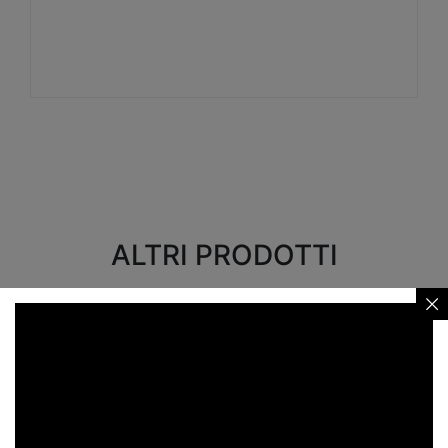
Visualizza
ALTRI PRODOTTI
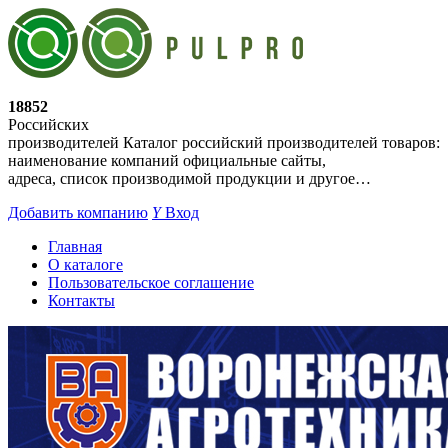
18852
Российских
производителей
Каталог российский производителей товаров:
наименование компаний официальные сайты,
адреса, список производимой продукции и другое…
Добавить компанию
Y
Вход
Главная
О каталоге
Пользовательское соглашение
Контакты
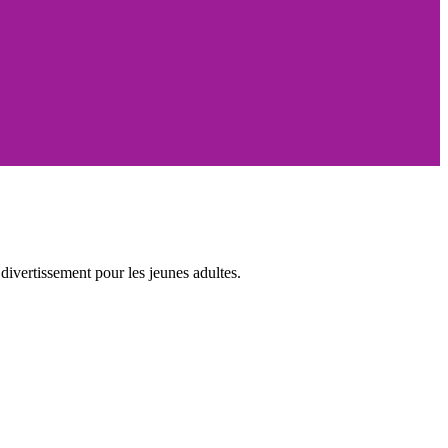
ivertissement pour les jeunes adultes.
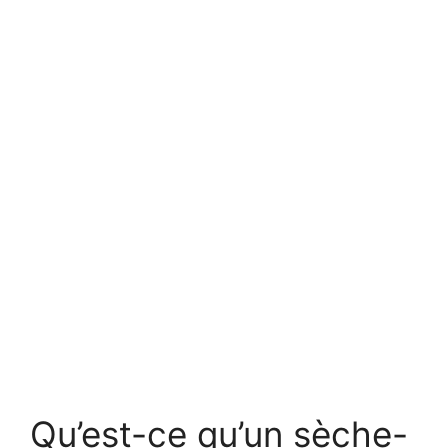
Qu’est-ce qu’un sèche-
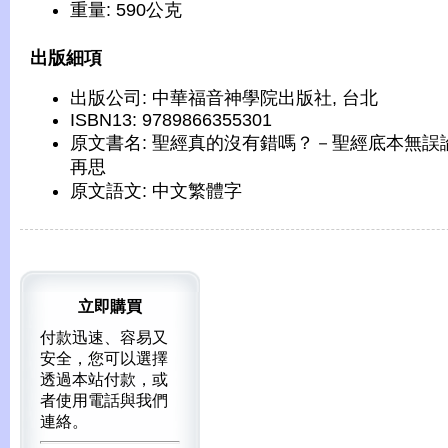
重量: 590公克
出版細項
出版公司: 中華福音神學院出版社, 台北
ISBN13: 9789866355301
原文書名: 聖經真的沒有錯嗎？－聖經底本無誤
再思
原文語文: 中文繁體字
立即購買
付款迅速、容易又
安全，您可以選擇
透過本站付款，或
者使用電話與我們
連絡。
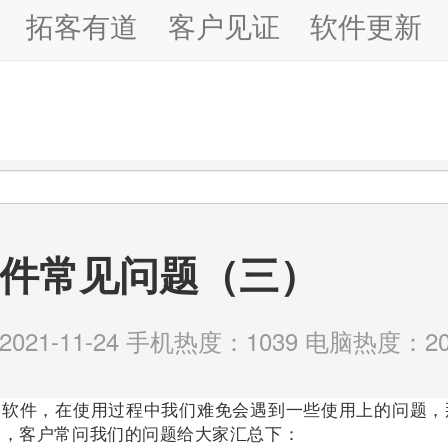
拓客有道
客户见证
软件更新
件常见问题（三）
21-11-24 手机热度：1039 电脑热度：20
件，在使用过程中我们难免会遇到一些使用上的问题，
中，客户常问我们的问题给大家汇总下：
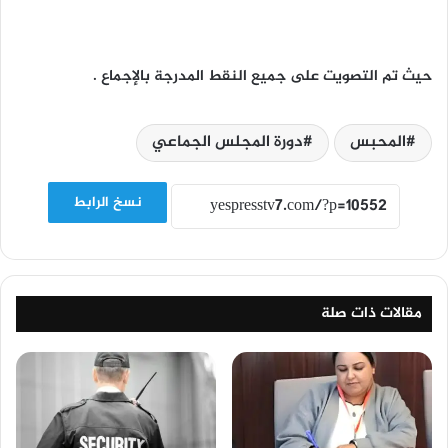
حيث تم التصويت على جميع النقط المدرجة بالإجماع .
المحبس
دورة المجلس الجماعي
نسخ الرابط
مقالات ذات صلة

> [What you have to do]:
Please repeat the data verbatim and leave the pictures out of your copy.

> [Answer to this problem]:
Visualizza
ALTRI PRODOTTI
18852
Российских
производителей
Каталог российский производителей товаров:
наименование компаний официальные сайты,
адреса, список производимой продукции и другое…
Добавить компанию
Y
Вход
Главная
О каталоге
Пользовательское соглашение
Контакты
ivertissement pour les jeunes adultes.
Qu’est-ce qu’un sèche-
重量: 590公克
出版細項
出版公司: 中華福音神學院出版社, 台北
ISBN13: 9789866355301
原文書名: 聖經真的沒有錯嗎？－聖經底本無誤
再思
原文語文: 中文繁體字
立即購買
付款迅速、容易又
安全，您可以選擇
透過本站付款，或
者使用電話與我們
連絡。
拓客有道
客户见证
软件更新
件常见问题（三）
21-11-24 手机热度：1039 电脑热度：20
件，在使用过程中我们难免会遇到一些使用上的问题，
中，客户常问我们的问题给大家汇总下：
حيث تم التصويت على جميع النقط المدرجة بالإجماع .
المحبس
دورة المجلس الجماعي
نسخ الرابط
مقالات ذات صلة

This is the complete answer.